# Need help! Car won't start after installation!



## manslayer (Dec 22, 2009)

So I have a 1994 Acura Legend that was recently stolen and the subwoofers/amps were stolen, including the amp that was powering my speakers. So today I decided to run my speaker wire from where the amp was and wire them to the deck so I could listen to music. I did so and when I went to start the car, it wouldn't start. I tried to jump start it and nothing happened. I checked the voltage and it had a 12.7 volts, enough to start it. Then I disconnected the wires I just ran because the car started an hour earlier perfectly. Tried to start it and nothing happened. So, what is there for me to check now? Looked at the fuses under the hood and all were fine, looked at the ones in the side pannel and they were good. What could be wrong? When I turn the car to acc, nothing is on. I can turn on the lights and directrional and emergency flashers, but nothing else works. When i go to crank it, nothing happens at all. What is wrong?


----------



## audiogodz1 (Jan 5, 2010)

Look for an ignition or acc fuse somewhere you have blown. It will likely be a larger size square fuse and will be under the hood or in the kick panel. Let me put it to you like this..... it's a fuse, so rather than say "I checked them" go find the fuse you haven't found yet.


----------



## ncv6coupe (Oct 25, 2009)

could also be a relay got stuck, when u turn the key does the car make any "clicks"


----------



## Bruno Sardine (Dec 19, 2009)

If the battery's charged, then it's likely one of the big fuses or relays in the fuse box under the hood. I'd start there. I don't recall exactly, but is there another fuse box inside the car, like in a kick panel? If all else fails you might check that, too.


----------



## Pillow (Nov 14, 2009)

Long shot, a grounding wire to the ECU. That will f up your day.


----------



## Tonyguy (Nov 15, 2007)

You probably popped the Ignition fuse.


----------



## 94VG30DE (Nov 28, 2007)

So when you turn the key to start (with the clutch in if it's a manual) there is no sound, no headlight dimming, no click, no nothing? Sounds like you blew either a fusable link or a big ignition fuse. Check voltage drop on all the fuses in the engine bay. Get yourself a wiring diagram to help with that  

So basically, I mirror what has already been said a couple times above. Voltage drop is the only way to see if a fuse is actually blown or not. Resistance test doesn't do it.


----------



## manslayer (Dec 22, 2009)

thanks guys, you're helping a lot. Tomorrow I'm going to go through every single fuse and check what could be blown. But, yes, when I turn the car "on" nothing happens at all.
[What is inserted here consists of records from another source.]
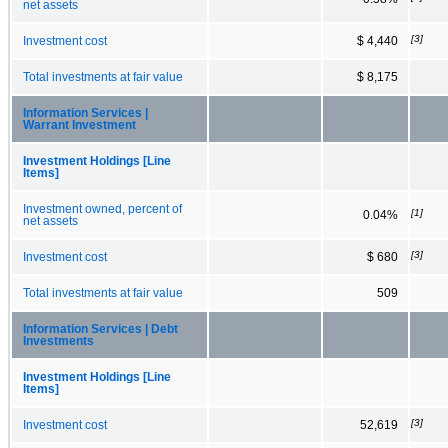
net assets
[3]
Investment cost
$ 4,440
Total investments at fair value
$ 8,175
Information Services |
Warrant Investment
Investment Holdings [Line
Items]
Investment owned, percent of
[1]
0.04%
net assets
[3]
Investment cost
$ 680
Total investments at fair value
509
Information Services | Debt
Investments
Investment Holdings [Line
Items]
[3]
Investment cost
52,619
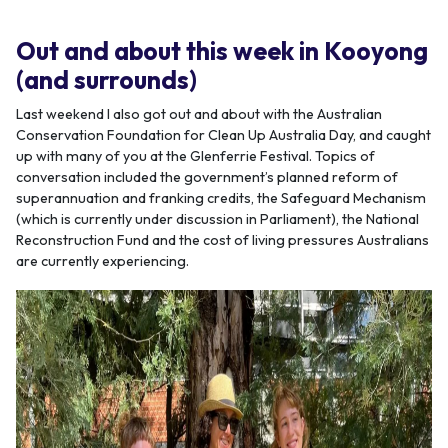
Out and about this week in Kooyong
(and surrounds)
Last weekend I also got out and about with the Australian
Conservation Foundation for Clean Up Australia Day, and caught
up with many of you at the Glenferrie Festival. Topics of
conversation included the government’s planned reform of
superannuation and franking credits, the Safeguard Mechanism
(which is currently under discussion in Parliament), the National
Reconstruction Fund and the cost of living pressures Australians
are currently experiencing.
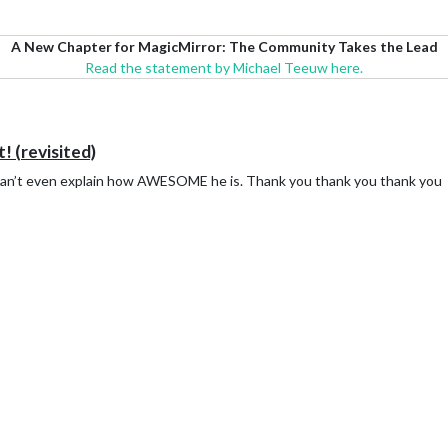
A New Chapter for MagicMirror: The Community Takes the Lead
Read the statement by Michael Teeuw here.
t! (revisited)
 can’t even explain how AWESOME he is. Thank you thank you thank you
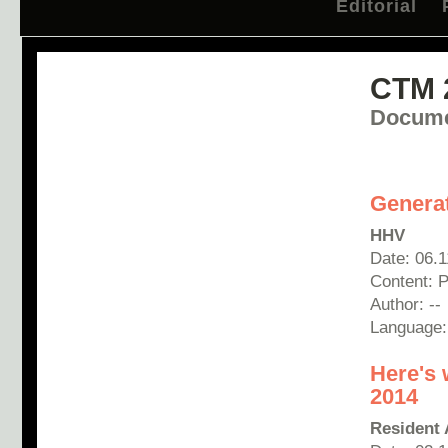
Editorial
CTM 
Docume
Generat
HHV
Date: 06.
Content: P
Author: --
Language
Here's 
2014
Resident 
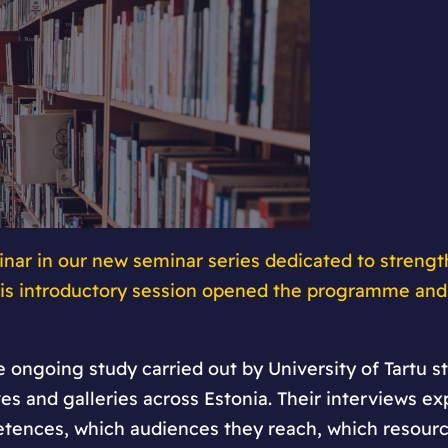
nar in our new seminar series dedicated to strengt
This introductory session opened the programme and
 ongoing study carried out by University of Tartu 
es and galleries across Estonia. Their interviews e
tences, which audiences they reach, which resource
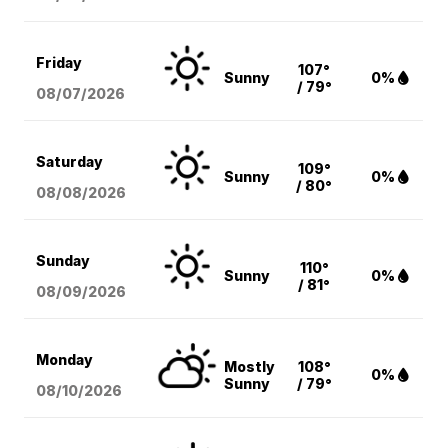
Friday
107°
Sunny
0%
/ 79°
08/07
/2026
Saturday
109°
Sunny
0%
/ 80°
08/08
/2026
Sunday
110°
Sunny
0%
/ 81°
08/09
/2026
Monday
Mostly
108°
0%
Sunny
/ 79°
08/10
/2026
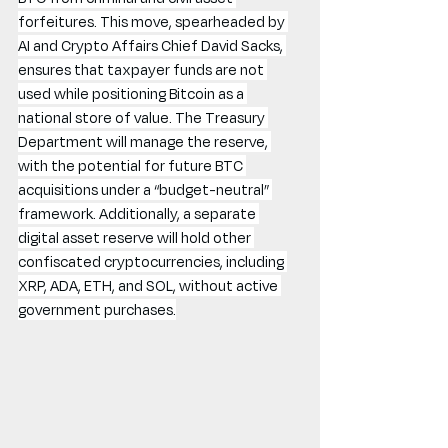
forfeitures. This move, spearheaded by 
AI and Crypto Affairs Chief David Sacks, 
ensures that taxpayer funds are not 
used while positioning Bitcoin as a 
national store of value. The Treasury 
Department will manage the reserve, 
with the potential for future BTC 
acquisitions under a “budget-neutral” 
framework. Additionally, a separate 
digital asset reserve will hold other 
confiscated cryptocurrencies, including 
XRP, ADA, ETH, and SOL, without active 
government purchases.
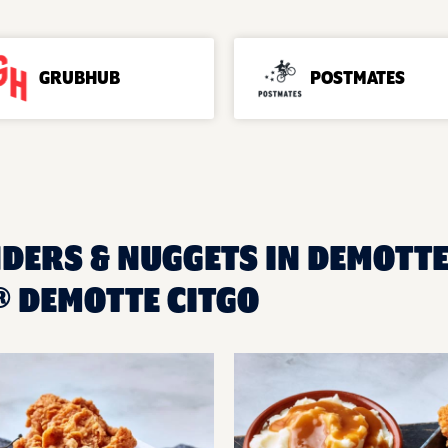
GRUBHUB
POSTMATES
DERS & NUGGETS IN DEMOTTE,
 DEMOTTE CITGO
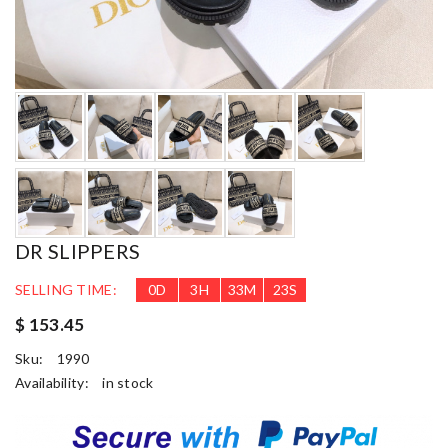
DR SLIPPERS
SELLING TIME:
0
D
3
H
33
M
22
S
$ 153.45
Sku:
1990
Availability:
in stock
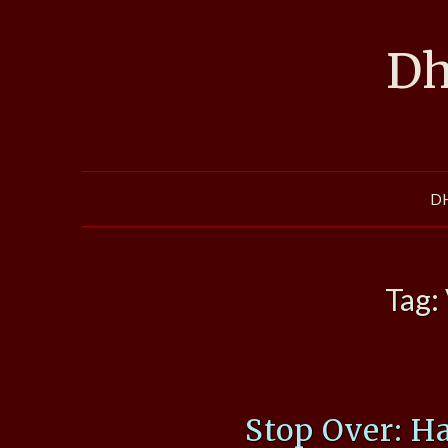
Skip
to
Dh
content
D
Tag:
Stop Over: H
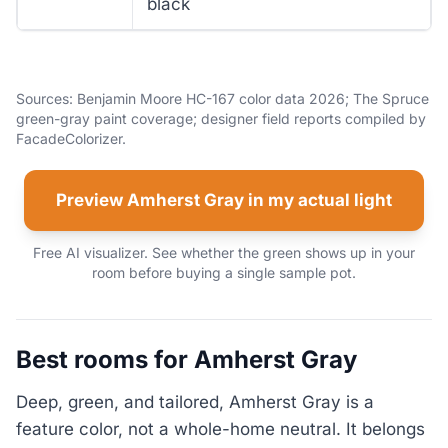
black
Sources: Benjamin Moore HC-167 color data 2026; The Spruce
green-gray paint coverage; designer field reports compiled by
FacadeColorizer.
Preview Amherst Gray in my actual light
Free AI visualizer. See whether the green shows up in your
room before buying a single sample pot.
Best rooms for Amherst Gray
Deep, green, and tailored, Amherst Gray is a
feature color, not a whole-home neutral. It belongs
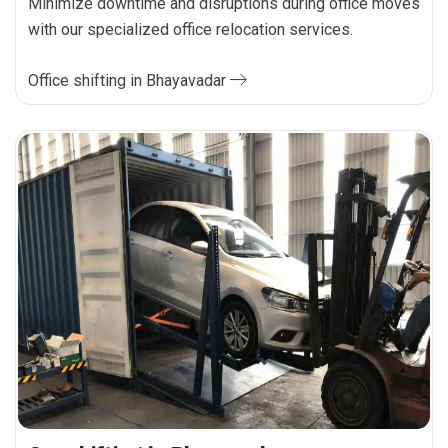
Minimize downtime and disruptions during office moves
with our specialized office relocation services.
Office shifting in Bhayavadar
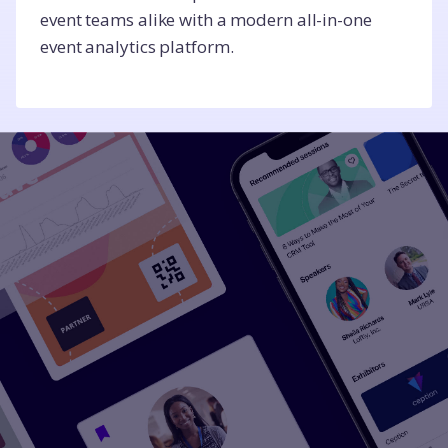
event teams alike with a modern all-in-one
event analytics platform.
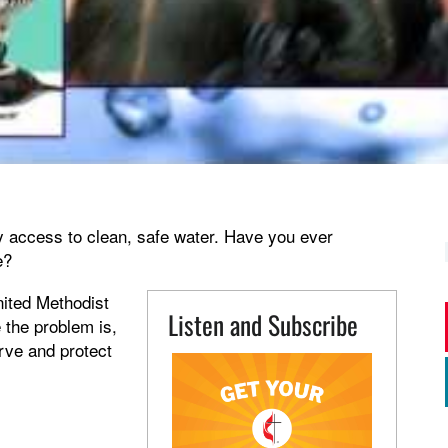
 access to clean, safe water. Have you ever
e?
nited Methodist
Listen and Subscribe
 the problem is,
erve and protect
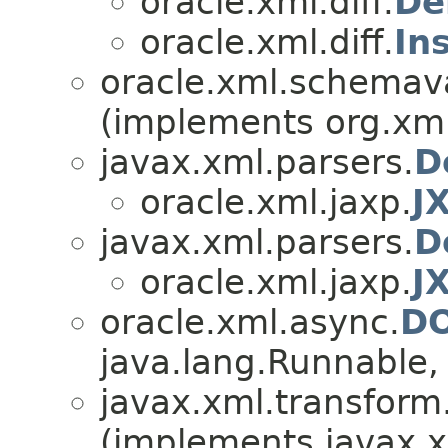
oracle.xml.diff.
De
oracle.xml.diff.
In
oracle.xml.schemava
(implements org.xml
javax.xml.parsers.
D
oracle.xml.jaxp.
J
javax.xml.parsers.
D
oracle.xml.jaxp.
J
oracle.xml.async.
DO
java.lang.Runnable, 
javax.xml.transfor
(implements javax.x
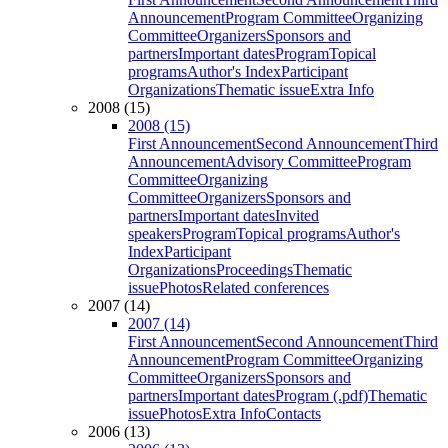
Announcement
Program Committee
Organizing
Committee
Organizers
Sponsors and
partners
Important dates
Program
Topical
programs
Author's Index
Participant
Organizations
Thematic issue
Extra Info
2008 (15)
2008 (15)
First Announcement
Second Announcement
Third
Announcement
Advisory Committee
Program
Committee
Organizing
Committee
Organizers
Sponsors and
partners
Important dates
Invited
speakers
Program
Topical programs
Author's
Index
Participant
Organizations
Proceedings
Thematic
issue
Photos
Related conferences
2007 (14)
2007 (14)
First Announcement
Second Announcement
Third
Announcement
Program Committee
Organizing
Committee
Organizers
Sponsors and
partners
Important dates
Program (.pdf)
Thematic
issue
Photos
Extra Info
Contacts
2006 (13)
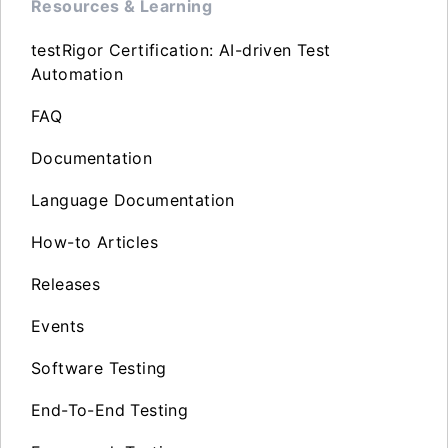
Resources & Learning
testRigor Certification: AI-driven Test
Automation
FAQ
Documentation
Language Documentation
How-to Articles
Releases
Events
Software Testing
End-To-End Testing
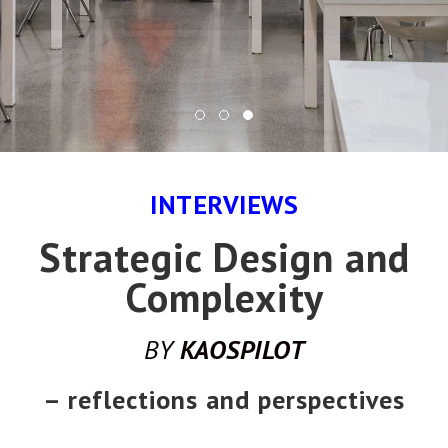
INTERVIEWS
Strategic Design and
Complexity
BY
KAOSPILOT
– reflections and perspectives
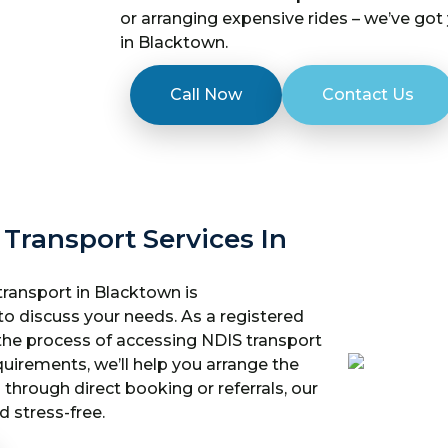
or arranging expensive rides – we’ve got
in Blacktown.
Call Now
Contact Us
 Transport Services In
transport in Blacktown is
to discuss your needs. As a registered
 the process of accessing NDIS transport
quirements, we’ll help you arrange the
 through direct booking or referrals, our
 stress-free.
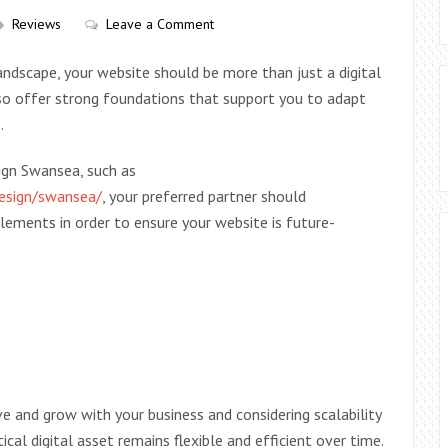
Reviews
Leave a Comment
andscape, your website should be more than just a digital
also offer strong foundations that support you to adapt
.
ign Swansea, such as
design/swansea/
, your preferred partner should
ements in order to ensure your website is future-
ve and grow with your business and considering scalability
ical digital asset remains flexible and efficient over time.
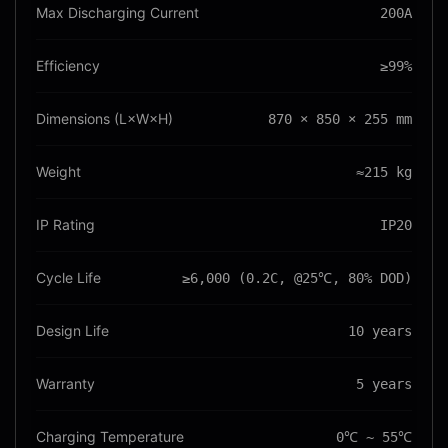
Max Discharging Current
200A
Efficiency
≥99%
Dimensions (L×W×H)
870 × 850 × 255 mm
Weight
≈215 kg
IP Rating
IP20
Cycle Life
≥6,000 (0.2C, @25℃, 80% DOD)
Design Life
10 years
Warranty
5 years
Charging Temperature
0℃ ~ 55℃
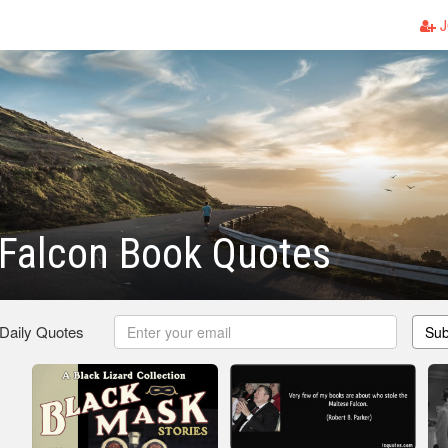
J
 Falcon Book Quotes
 Daily Quotes
Sub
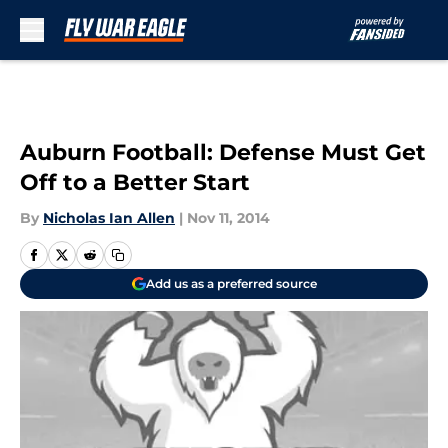
Skip to main content
Auburn Football: Defense Must Get
Off to a Better Start
By
Nicholas Ian Allen
|
Nov 11, 2014
Add us as a preferred source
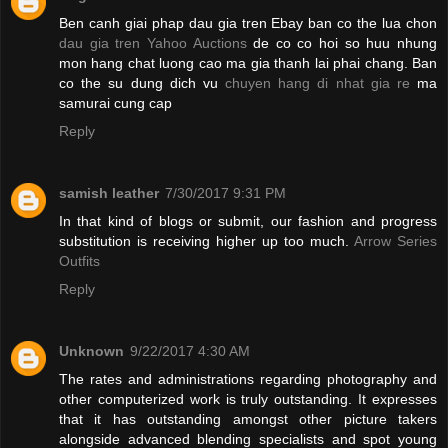
Ben canh giai phap dau gia tren Ebay ban co the lua chon
dau gia tren Yahoo Auctions
de co co hoi so huu nhung
mon hang chat luong cao ma gia thanh lai phai chang. Ban
co the su dung dich vu
chuyen hang di nhat gia re
ma
samurai cung cap
Reply
samish leather
7/30/2017 9:31 PM
In that kind of blogs or submit, our fashion and progress
substitution is receiving higher up too much.
Arrow Series
Outfits
Reply
Unknown
9/22/2017 4:30 AM
The rates and administrations regarding photography and
other computerized work is truly outstanding. It expresses
that it has outstanding amongst other picture takers
alongside advanced blending specialists and spot young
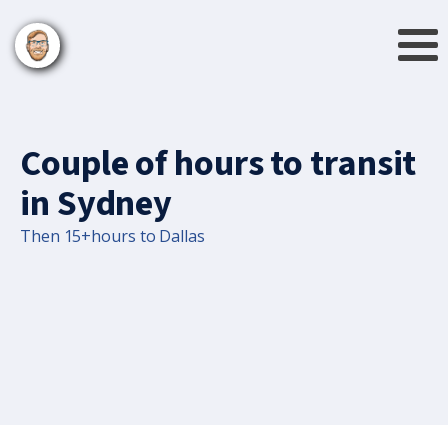
Couple of hours to transit
in Sydney
Then 15+hours to Dallas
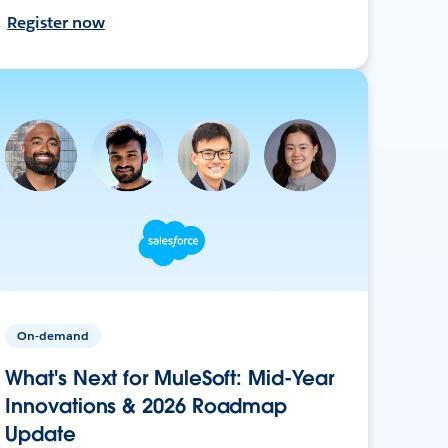
Register now
On-demand
What's Next for MuleSoft: Mid-Year
Innovations & 2026 Roadmap
Update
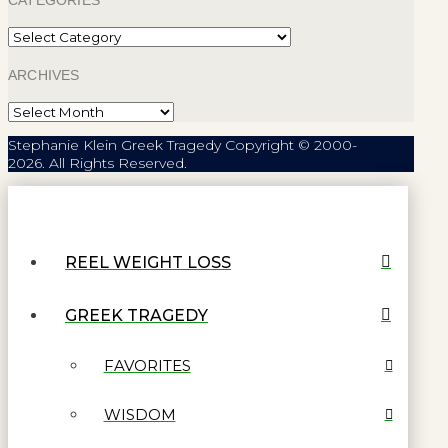
CATEGORIES
Categories
ARCHIVES
Archives
Stephanie Klein Greek Tragedy Copyright © 2000-
2026. All Rights Reserved.
REEL WEIGHT LOSS
GREEK TRAGEDY
FAVORITES
WISDOM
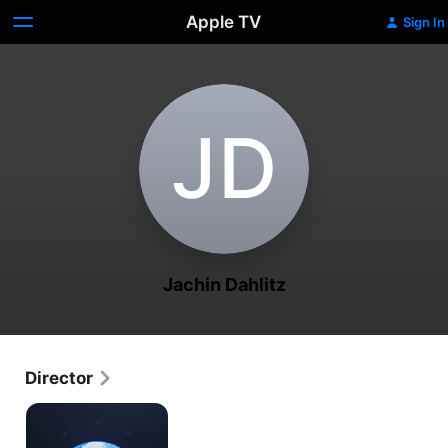
Apple TV
Sign In
J‌D
Jachin Dahlitz
Director
Toward
Singularity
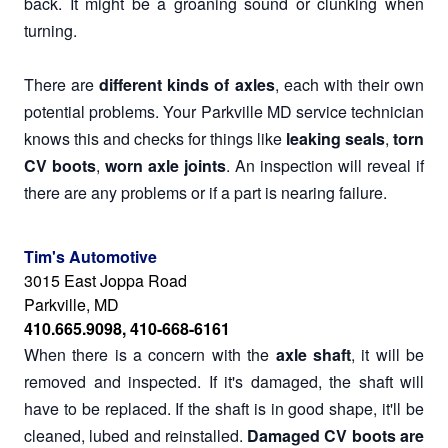
back. It might be a groaning sound or clunking when
turning.
There are
different kinds of axles
, each with their own
potential problems. Your Parkville MD service technician
knows this and checks for things like
leaking seals
,
torn
CV boots
,
worn axle joints
. An inspection will reveal if
there are any problems or if a part is nearing failure.
Tim's Automotive
3015 East Joppa Road
Parkville, MD
410.665.9098, 410-668-6161
When there is a concern with the
axle shaft
, it will be
removed and inspected. If it's damaged, the shaft will
have to be replaced. If the shaft is in good shape, it'll be
cleaned, lubed and reinstalled.
Damaged CV boots are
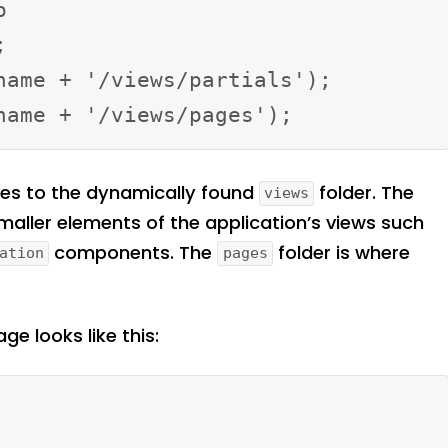




name + '/views/partials');

ies to the dynamically found
folder. The
views
smaller elements of the application’s views such
components. The
folder is where
ation
pages
e looks like this:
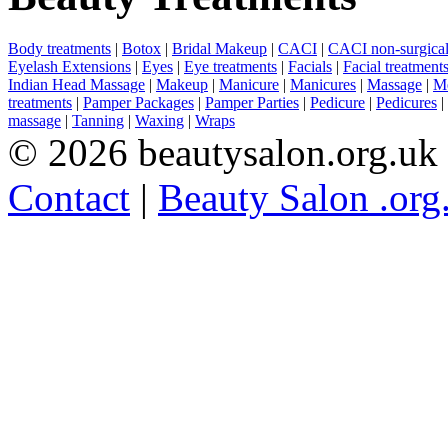
Body treatments
|
Botox
|
Bridal Makeup
|
CACI
|
CACI non-surgical 
Eyelash Extensions
|
Eyes
|
Eye treatments
|
Facials
|
Facial treatment
Indian Head Massage
|
Makeup
|
Manicure
|
Manicures
|
Massage
|
Me
treatments
|
Pamper Packages
|
Pamper Parties
|
Pedicure
|
Pedicures
|
massage
|
Tanning
|
Waxing
|
Wraps
© 2026 beautysalon.org.uk
Contact
|
Beauty Salon .org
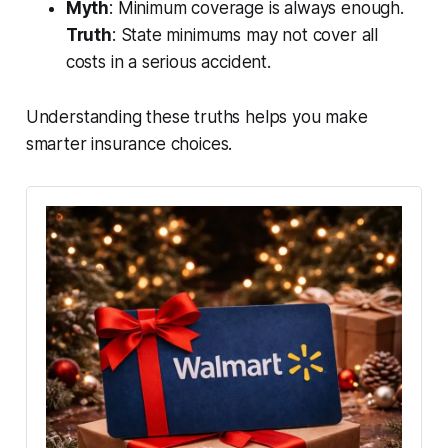
Myth
: Minimum coverage is always enough.
Truth
: State minimums may not cover all
costs in a serious accident.
Understanding these truths helps you make
smarter insurance choices.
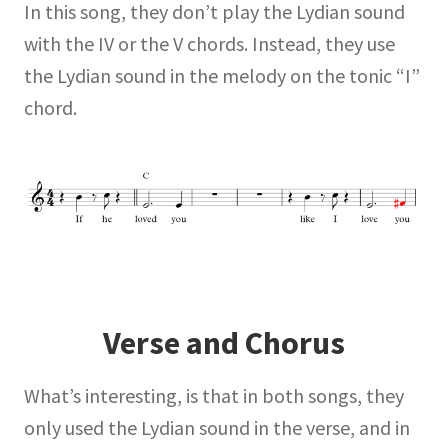
In this song, they don’t play the Lydian sound
with the IV or the V chords. Instead, they use
the Lydian sound in the melody on the tonic “I”
chord.
Verse and Chorus
What’s interesting, is that in both songs, they
only used the Lydian sound in the verse, and in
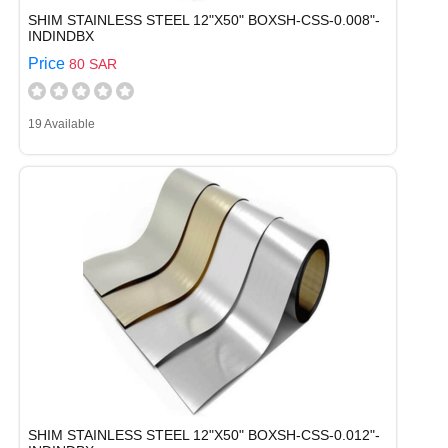
SHIM STAINLESS STEEL 12"X50" BOXSH-CSS-0.008"-
INDINDBX
Price
80 SAR
19 Available
SHIM STAINLESS STEEL 12"X50" BOXSH-CSS-0.012"-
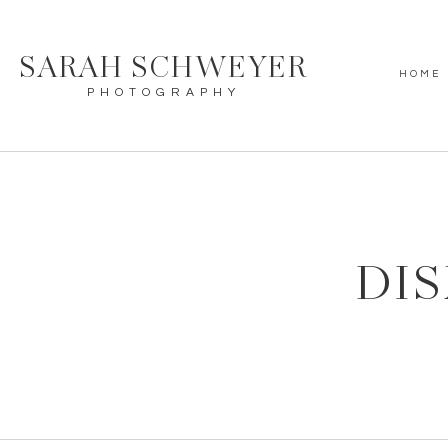
SARAH SCHWEYER
HOME
PHOTOGRAPHY
DIS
I get directionals and hazards and high beams and telescopic steering wheel to move, but nothing else.

Thanks for the help guys!


----------



## Mtgrooves (Dec 14, 2009)

Check and make sure all the harnesses are plugged in at the fuse box I had one come loose on me today putting in a remote start and it F!!CKED my day all up at the shop!


----------



## SSSnake (Mar 8, 2007)

Concentrate on the ignition circuits. It seems like everything else is working.


----------



## apxdml (Oct 12, 2015)

Did you ever happen to figure out the problem? The same thing just happened to me, I installed a new Pioneer deck into my 96 Subaru then went on an hour long drive, when I came home I tried to lock the doors but couldn't because there was no power, none whatsoever...


----------